Re: How tell if you can play a card with multi type 'Mana'
by roboticus (Chancellor) on Dec 27, 2019 at 04:30 UTC

    Dr.Altaica:

    You can do it by using a hash to represent the "cost" of the card/spell and use a hash with an identical structure to show the current resources for each player. As an example, suppose you defined your cards something like this:

    my @cards = ( { name => "Fireball", cost => { fire=>2, air=>1 }, # other card information... }, { name=>"Ice wall", cost=>{ water=>3, frost=>5 }, }, { name=>"Lightning bolt", cost=>{ air=>2, electricity=>4 }, }, );

    and your players were defined like:

    my @players = ( { name=>"Joe", mana =>{ fire=>5, air=>5, electricity=>5 }, # other information about player }, { name=>"Audrey", mana =>{ water=>5, frost=>10 }, }, );

    With this structure, each card has a "cost" hash and each player has a "mana" hash. All we need to do to find out if a player can cast a card, then, is to iterate over the resources the card requires and verify that the player *has* the resource, and if so, has *enough* of the resource. If any of the checks fail, the player can't cast the card, like this:

    sub can_cast { my ($rPlayer, $rCard) = @_; for my $manaType (keys %{$rCard->{cost}}) { return 0 if ! exists $rPlayer->{mana}{$manaType}; return 0 if $rPlayer->{mana}{$manaType} < $rCard->{cost}{$mana +Type}; } # Nothing rejected, so we can cast it! return 1; }

    So, putting it all together you'd get something like:

    $ cat mana.pl use strict; use warnings; my @cards = ( <<< snip >>> ); my @players = ( <<< snip >>> ); # Show which players can cast which spells for my $rPlayer (@players) { print "$rPlayer->{name} can cast: "; my $cnt=0; for my $rCard (@cards) { if (can_cast($rPlayer, $rCard)) { ++$cnt; print "$rCard->{name} "; } } if (!$cnt) { print "NOTHING!"; } print "\n"; } sub can_cast { <<<snip>>> } $ perl mana.pl Joe can cast: Fireball Lightning bolt Audrey can cast: Ice wall

    The trick that makes it work so easily is we structured the data to make the problem simple: Each card may have many attributes you want to describe, but we made the cost of the spell a smaller hash inside the card definition. Similarly, the players are going to have various data you care about, but their mana resources are segregated into a hash. That way, we can verify the presence and value of each key in the 'cost' hash against the related 'mana' hash in the player object, and we never have to write any code where we care about the number of mana types or even what there names are to see if we can cast it or not.
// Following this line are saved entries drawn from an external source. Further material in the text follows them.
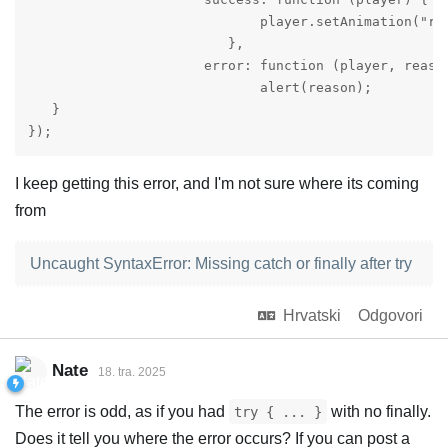
                             player.setAnimation("run
                         },

                      error: function (player, reason
                             alert(reason);

   }

});
I keep getting this error, and I'm not sure where its coming
from
Uncaught SyntaxError: Missing catch or finally after try
Hrvatski
Odgovori
Nate
18. tra. 2025
The error is odd, as if you had
with no finally.
try { ... }
Does it tell you where the error occurs? If you can post a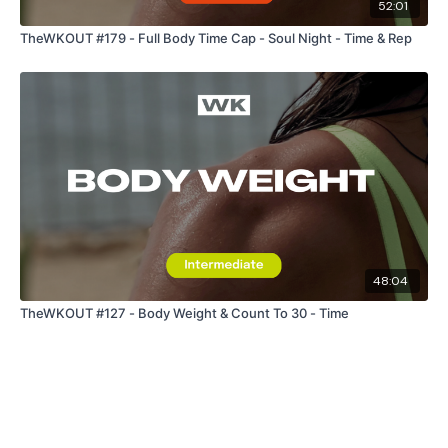
52:01
TheWKOUT #179 - Full Body Time Cap - Soul Night - Time & Rep
Secondly our email is
mywkout@gmail.com
this is available
24/7 and you should receive a reply within the hour.
Enjoy your WKOUT
Lisa & The WKOUT Team.
48:04
TheWKOUT #127 - Body Weight & Count To 30 - Time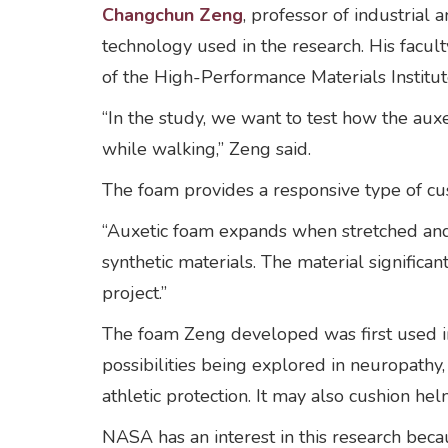
Changchun Zeng
, professor of industrial
technology used in the research. His facult
of the High-Performance Materials Instit
“In the study, we want to test how the au
while walking,” Zeng said.
The foam provides a responsive type of cus
“Auxetic foam expands when stretched and s
synthetic materials. The material significan
project.”
The foam Zeng developed was first used in 
possibilities being explored in neuropathy
athletic protection. It may also cushion he
NASA has an interest in this research bec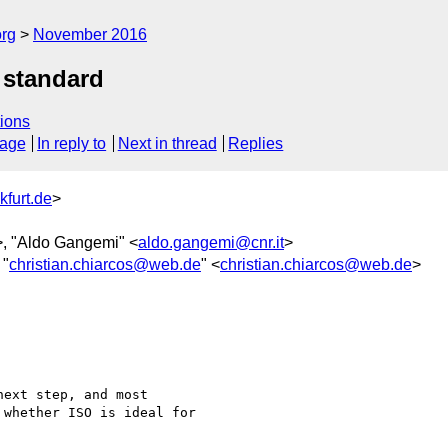
org
November 2016
 standard
ions
sage
In reply to
Next in thread
Replies
kfurt.de
>
>, "Aldo Gangemi" <
aldo.gangemi@cnr.it
>
 "
christian.chiarcos@web.de
" <
christian.chiarcos@web.de
>
ext step, and most

whether ISO is ideal for
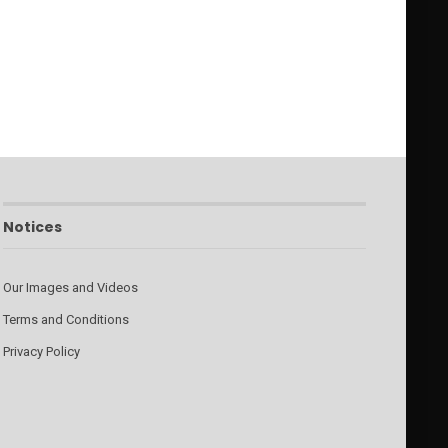
Notices
Our Images and Videos
Terms and Conditions
Privacy Policy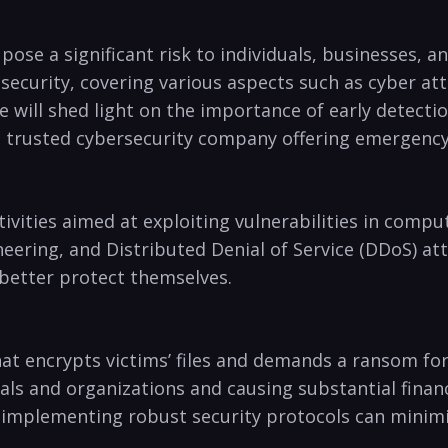
pose a significant​ risk to‌ individuals, businesses, 
security, covering various aspects such as cyber att
we will shed light on ⁣the importance of ‌early⁢ detec
a ⁣trusted cybersecurity ​company offering emergenc
ivities aimed at⁤ exploiting vulnerabilities in co
ring,⁣ and Distributed Denial of‌ Service (DDoS) attack
 better ‍protect themselves.
at encrypts victims’ files and demands a ransom for
als ‌and organizations‍ and causing⁣ substantial fina
implementing robust security protocols can​ minimiz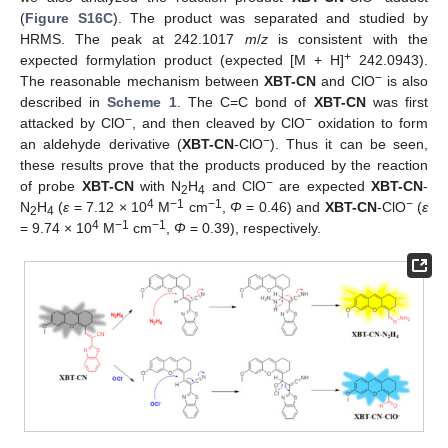
(
Figure S16C
). The product was separated and studied by
HRMS. The peak at 242.1017
m
/
z
is consistent with the
+
expected formylation product (expected [M + H]
242.0943).
−
The reasonable mechanism between
XBT-CN
and ClO
is also
described in
Scheme 1
. The C=C bond of
XBT-CN
was first
−
−
attacked by ClO
, and then cleaved by ClO
oxidation to form
−
an aldehyde derivative (
XBT-CN
-ClO
). Thus it can be seen,
these results prove that the products produced by the reaction
−
of probe
XBT-CN
with N
H
and ClO
are expected
XBT-CN
-
2
4
4
−1
−1
−
N
H
(
ε
= 7.12 × 10
M
cm
,
Φ
= 0.46) and
XBT-CN
-ClO
(
ε
2
4
4
−1
−1
= 9.74 × 10
M
cm
,
Φ
= 0.39), respectively.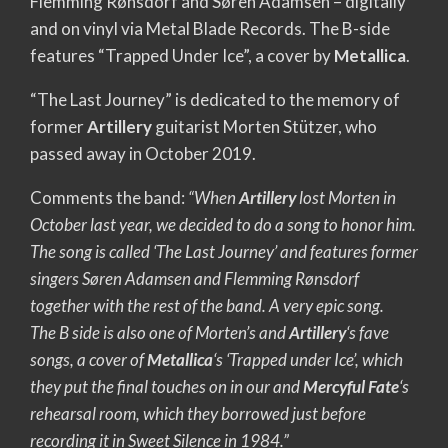
Flemming Rønsdorf and Søren Adamsen – digitally
and on vinyl via Metal Blade Records. The B-side
features “Trapped Under Ice”, a cover by
Metallica
.
“The Last Journey” is dedicated to the memory of
former
Artillery
guitarist Morten Stützer, who
passed away in October 2019.
Comments the band:
“When
Artillery
lost Morten in
October last year, we decided to do a song to honor him.
The song is called ‘The Last Journey’ and features former
singers Søren Adamsen and Flemming Rønsdorf
together with the rest of the band. A very epic song.
The B side is also one of Morten’s and
Artillery
‘s fave
songs, a cover of
Metallica
‘s ‘Trapped under Ice’, which
they put the final touches on in our and
Mercyful Fate
‘s
rehearsal room, which they borrowed just before
recording it in Sweet Silence in 1984.”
    I frequently use variations of this trick when programming: Choosing your data structures is every bit as important as writing your code. Do it well and things can be easy, do it poorly and your code can get ... difficult. ;^)

    ...roboticus

    When your only tool is a hammer, all problems look like your thumb.

      A hash! of course that would work so much better than 15 scalers... My brain was a bit fried from trying to think of how the algorithm should work.
Re: How tell if you can play a card with multi type 'Mana'
by bliako (Monsignor) on Dec 27, 2019 at 10:31 UTC

    I would understand more if you described this situation in more general terms. From what you described, a Tree with many branches at any node (n-ary tree) may be a suitable data structure to evaluate all scenaria at any depth you wish, given available resources. There are algorithms to find the route with the least cost. A hash (of hashes) can also be used but you will have to implement the search algorithms yourself. In a multi-player game such trees are used to enumerate all available moves/choices/scenaria by all the players at any depth (given resources!ouch!) Then winning the game is a matter of following the branches which minimise your costs (and maximise your opponents'), re: the minmax algorithm, assuming your opponents also make reasonable moves.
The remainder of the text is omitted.